Challenges in the Diagnosis and Management of Adrenal Insufficiency
DOI:
https://doi.org/10.66266/inajemd.v1i1.9Keywords:
adrenal insufficiency, addison’s disease, hypocorticolismAbstract
Adrenal insufficiency (AI) is a rare endocrine condition. Primary adrenocortical insufficiency, or Addison diseases reduces the production of crucial hormones, including glucocorticoids, mineralocorticoids, and adrenal androgens. Due to the lack of proper cortisol response in adrenal crisis, it can be life-threatening during times of stress, emphasizing the need for a timely diagnosis. Despite this, diagnosing and managing AI still presents significant challenges.

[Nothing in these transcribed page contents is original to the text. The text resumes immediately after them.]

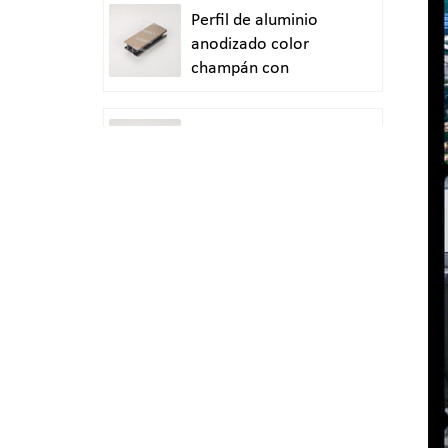
Perfil de aluminio
anodizado color
champán con
acabado arenado
Extrusión de
aluminio anodizado
en plata satinada
Extrusión de tubo
redondo de aluminio
anodizado en plata
brillante y pulido
Perfiles de aluminio
personalizados para
puertas y ventanas
duraderas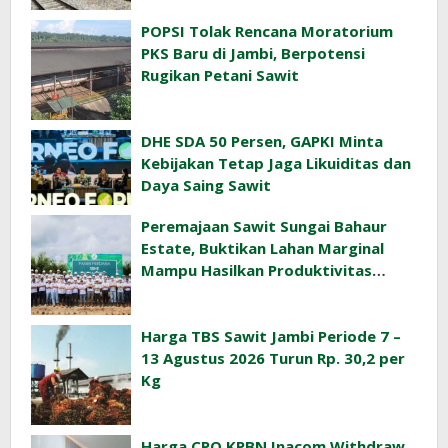
POPSI Tolak Rencana Moratorium
PKS Baru di Jambi, Berpotensi
Rugikan Petani Sawit
DHE SDA 50 Persen, GAPKI Minta
Kebijakan Tetap Jaga Likuiditas dan
Daya Saing Sawit
Peremajaan Sawit Sungai Bahaur
Estate, Buktikan Lahan Marginal
Mampu Hasilkan Produktivitas
Sawit Tinggi
Harga TBS Sawit Jambi Periode 7 –
13 Agustus 2026 Turun Rp. 30,2 per
Kg
Harga CPO KPBN Inacom Withdraw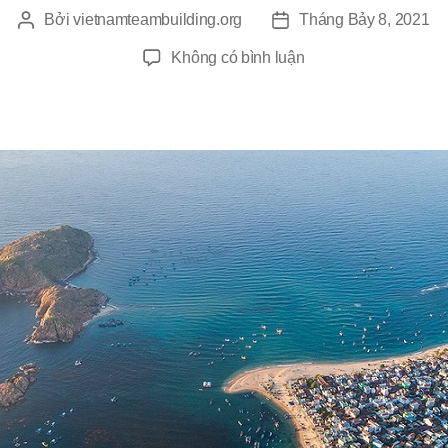
Bởi
vietnamteambuilding.org
Tháng Bảy 8, 2021
Tác
Ngày
giả
đăng
ở
Không có bình luận
Quy
Nhơn
Và
Những
Điểm
Đến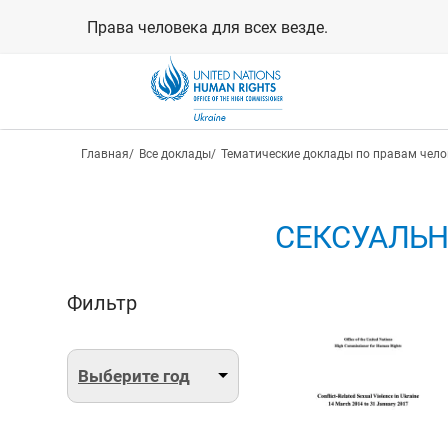
Перейти
Права человека для всех везде.
к
основному
содержанию
Строка навигации
Главная
Все доклады
Тематические доклады по правам чело
СЕКСУАЛЬН
Фильтр
Выберите год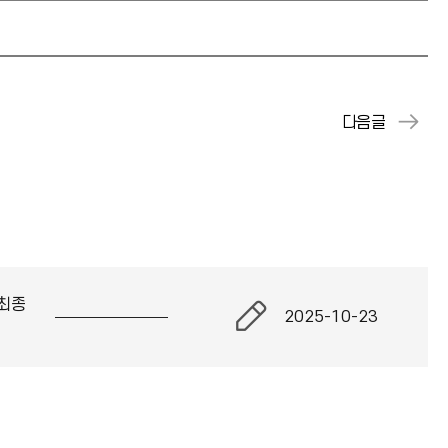
최종
2025-10-23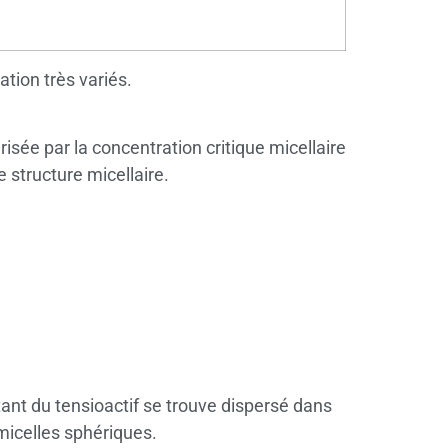
tion très variés.
risée par la concentration critique micellaire
 structure micellaire.
stant du tensioactif se trouve dispersé dans
 micelles sphériques.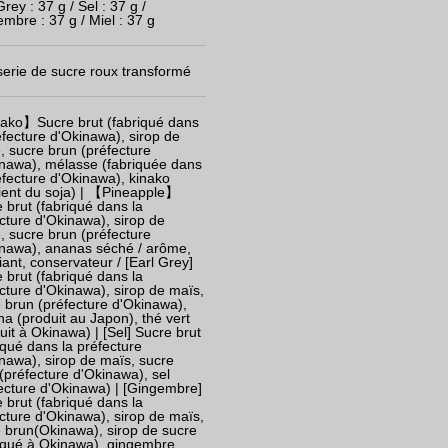
Grey : 37 g / Sel : 37 g /
mbre : 37 g / Miel : 37 g
serie de sucre roux transformé
ako】Sucre brut (fabriqué dans
éfecture d'Okinawa), sirop de
, sucre brun (préfecture
nawa), mélasse (fabriquée dans
éfecture d'Okinawa), kinako
ient du soja) | 【Pineapple】
 brut (fabriqué dans la
cture d'Okinawa), sirop de
, sucre brun (préfecture
inawa), ananas séché / arôme,
fiant, conservateur / [Earl Grey]
 brut (fabriqué dans la
cture d'Okinawa), sirop de maïs,
 brun (préfecture d'Okinawa),
a (produit au Japon), thé vert
uit à Okinawa) | [Sel] Sucre brut
iqué dans la préfecture
nawa), sirop de maïs, sucre
(préfecture d'Okinawa), sel
ecture d'Okinawa) | [Gingembre]
 brut (fabriqué dans la
cture d'Okinawa), sirop de maïs,
 brun(Okinawa), sirop de sucre
iqué à Okinawa), gingembre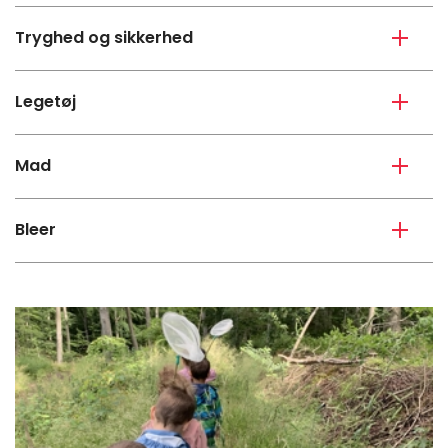
Tryghed og sikkerhed
Legetøj
Mad
Bleer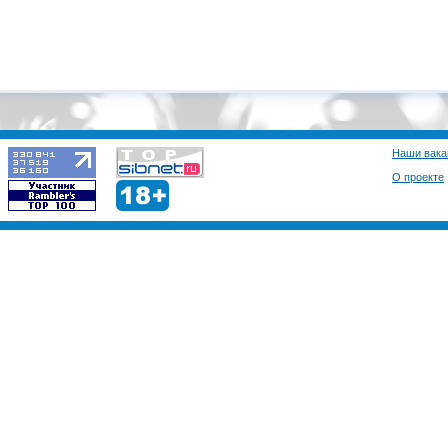
Наши вака
О проекте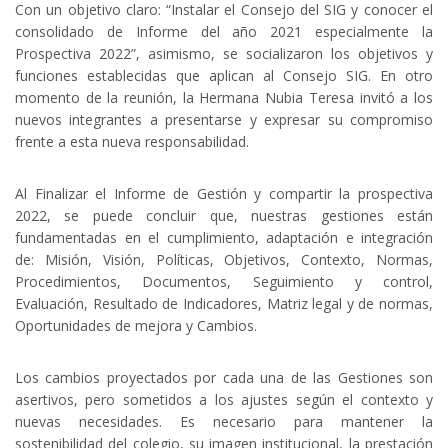
Con un objetivo claro: “Instalar el Consejo del SIG y conocer el
consolidado de Informe del año 2021 especialmente la
Prospectiva 2022”, asimismo, se socializaron los objetivos y
funciones establecidas que aplican al Consejo SIG. En otro
momento de la reunión, la Hermana Nubia Teresa invitó a los
nuevos integrantes a presentarse y expresar su compromiso
frente a esta nueva responsabilidad.
Al Finalizar el Informe de Gestión y compartir la prospectiva
2022, se puede concluir que, nuestras gestiones están
fundamentadas en el cumplimiento, adaptación e integración
de: Misión, Visión, Políticas, Objetivos, Contexto, Normas,
Procedimientos, Documentos, Seguimiento y control,
Evaluación, Resultado de Indicadores, Matriz legal y de normas,
Oportunidades de mejora y Cambios.
Los cambios proyectados por cada una de las Gestiones son
asertivos, pero sometidos a los ajustes según el contexto y
nuevas necesidades. Es necesario para mantener la
sostenibilidad del colegio, su imagen institucional, la prestación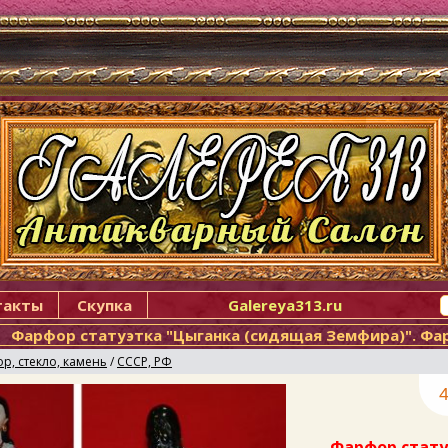
такты
Скупка
Galereya313.ru
Фарфор статуэтка "Цыганка (сидящая Земфира)". Фа
р, стекло, камень
/
СССР, РФ
4
Фарфор стату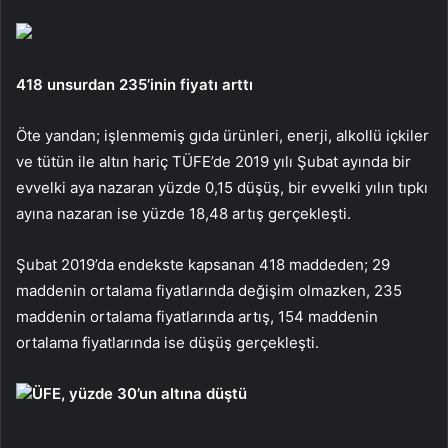
418 unsurdan 235’inin fiyatı arttı
Öte yandan; işlenmemiş gıda ürünleri, enerji, alkollü içkiler
ve tütün ile altın hariç TÜFE’de 2019 yılı Şubat ayında bir
evvelki aya nazaran yüzde 0,15 düşüş, bir evvelki yılın tıpkı
ayına nazaran ise yüzde 18,48 artış gerçekleşti.
Şubat 2019’da endekste kapsanan 418 maddeden; 29
maddenin ortalama fiyatlarında değişim olmazken, 235
maddenin ortalama fiyatlarında artış, 154 maddenin
ortalama fiyatlarında ise düşüş gerçekleşti.
ÜFE, yüzde 30’un altına düştü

We report the case of a middle-aged woman who presented with complaints of weight loss, abdominal
pain, lethargy, hyperpigmentation of the skin and mucosa, and a history of repeated hospitalizations for nausea, vomiting, dehydration, and hypovolemia. During the patient's previous hospitalization, Addison's crisis was suspected, and methylprednisolone therapy was administered, rendering the cortisol and ACTH assays inaccurate. The patient's condition subsequently improved. The subsequent monitoring revealed low cortisol levels, but an ACTH stimulation test was unavailable. The presence of pulmonary tuberculosis was indicated by a positive chest X-ray and IFN-Gamma Release Assay (IGRA) test. With a history of repeated hospitalizations, suspected Addison's crisis, hypoglycemia, mineralocorticoid involvement (hypotension, hyponatremia), and the presence of hyperpigmentation, a clinical diagnosis of primary adrenal insufficiency was made with limited conditions and testing tools. The patient was given anti-tuberculosis treatment and the lowest dose of hydrocortisone required to control the disease without causing side effects.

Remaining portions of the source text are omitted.